> Task item
Please copy, exactly as they appear below, the lines from the one containing "12 Sep 2022" through the one containing "Contact Us Here".
***** Raw data
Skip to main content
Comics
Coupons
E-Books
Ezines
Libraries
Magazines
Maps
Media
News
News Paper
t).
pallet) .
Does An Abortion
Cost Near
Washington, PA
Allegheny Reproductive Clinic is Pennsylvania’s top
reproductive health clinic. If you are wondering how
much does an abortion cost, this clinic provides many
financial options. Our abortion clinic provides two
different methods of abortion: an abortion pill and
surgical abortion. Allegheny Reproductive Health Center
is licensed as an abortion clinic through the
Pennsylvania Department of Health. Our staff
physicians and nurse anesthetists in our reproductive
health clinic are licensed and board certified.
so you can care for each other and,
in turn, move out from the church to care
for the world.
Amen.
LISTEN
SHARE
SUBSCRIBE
**********
***** Raw data
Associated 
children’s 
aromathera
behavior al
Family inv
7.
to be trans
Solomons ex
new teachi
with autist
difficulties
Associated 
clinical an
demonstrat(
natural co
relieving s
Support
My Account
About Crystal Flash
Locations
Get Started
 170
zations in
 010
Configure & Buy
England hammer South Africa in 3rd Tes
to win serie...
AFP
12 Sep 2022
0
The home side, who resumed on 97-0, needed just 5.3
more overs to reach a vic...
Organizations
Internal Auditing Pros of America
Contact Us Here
**********
> Reply to the exercise
12 Sep 2022
0
The home side, who resumed on 97-0, needed just 5.3
more overs to reach a vic...
Organizations
Internal Auditing Pros of America
Contact Us Here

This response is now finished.